** Task input follows **

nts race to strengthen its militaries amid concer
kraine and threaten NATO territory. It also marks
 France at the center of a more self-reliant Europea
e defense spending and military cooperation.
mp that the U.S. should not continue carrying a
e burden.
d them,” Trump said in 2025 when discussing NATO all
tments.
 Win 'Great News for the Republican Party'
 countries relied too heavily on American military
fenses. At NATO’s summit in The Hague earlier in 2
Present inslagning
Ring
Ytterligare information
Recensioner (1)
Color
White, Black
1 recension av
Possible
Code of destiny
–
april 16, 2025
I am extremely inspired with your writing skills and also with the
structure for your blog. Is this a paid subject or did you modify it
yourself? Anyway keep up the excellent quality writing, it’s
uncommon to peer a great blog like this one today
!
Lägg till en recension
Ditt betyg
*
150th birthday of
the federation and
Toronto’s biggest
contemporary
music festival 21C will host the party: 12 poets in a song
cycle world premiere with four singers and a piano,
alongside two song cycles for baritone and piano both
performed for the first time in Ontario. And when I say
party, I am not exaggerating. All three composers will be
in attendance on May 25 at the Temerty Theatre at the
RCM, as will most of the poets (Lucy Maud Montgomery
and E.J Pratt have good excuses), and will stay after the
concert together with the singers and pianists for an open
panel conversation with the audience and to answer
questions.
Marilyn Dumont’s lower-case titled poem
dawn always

** End of Task input **

#### Work required
Output the line containing "RCM, as will" and each line after it through the close of the entries, unchanged and with no other lines.

#### Exercise solution
RCM, as will most of the poets (Lucy Maud Montgomery
and E.J Pratt have good excuses), and will stay after the
concert together with the singers and pianists for an open
panel conversation with the audience and to answer
questions.
Marilyn Dumont’s lower-case titled poem
dawn always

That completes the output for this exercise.